H₂ receptor antagonist

H₂ antagonists, sometimes referred to as H2RAs and also called H₂ blockers, are a class of medications that block the action of histamine at the histamine H₂ receptors of the parietal cells in the stomach. This decreases the production of stomach acid. H₂ antagonists can be used in the treatment of dyspepsia, peptic ulcers and gastroesophageal reflux disease. They have been surpassed by proton pump inhibitors (PPIs). The PPI omeprazole was found to be more effective at both healing and alleviating symptoms of ulcers and reflux oesophagitis than the H₂ blockers ranitidine and cimetidine.

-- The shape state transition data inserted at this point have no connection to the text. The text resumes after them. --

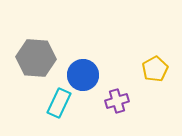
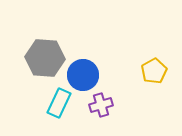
gray hexagon: moved 9 px right
yellow pentagon: moved 1 px left, 2 px down
purple cross: moved 16 px left, 4 px down
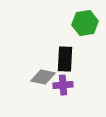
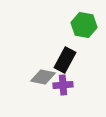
green hexagon: moved 1 px left, 2 px down; rotated 20 degrees clockwise
black rectangle: moved 1 px down; rotated 25 degrees clockwise
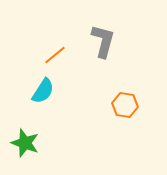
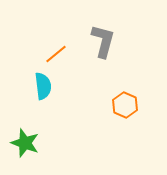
orange line: moved 1 px right, 1 px up
cyan semicircle: moved 5 px up; rotated 40 degrees counterclockwise
orange hexagon: rotated 15 degrees clockwise
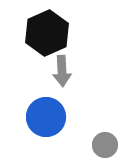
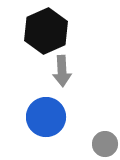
black hexagon: moved 1 px left, 2 px up
gray circle: moved 1 px up
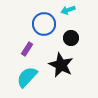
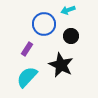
black circle: moved 2 px up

H₂ antagonists, which all end in "-tidine", are a type of antihistamine. In general usage, however, the term "antihistamine" typically refers to H₁ antagonists, which relieve allergic reactions. Like the H₁ antagonists, some H₂ antagonists function as inverse agonists rather than receptor antagonists, due to the constitutive activity of these receptors.

The prototypical H₂ antagonist, called cimetidine, was developed by Sir James Black at Smith, Kline & French – now GlaxoSmithKline – in the mid-to-late 1960s. It was first marketed in 1976 and sold under the trade name Tagamet, which became the first blockbuster drug. The use of quantitative structure-activity relationships (QSAR) led to the development of other agents – starting with ranitidine, first sold as Zantac, which was thought to have a better adverse effect profile (later disproven), fewer drug interactions and be more potent.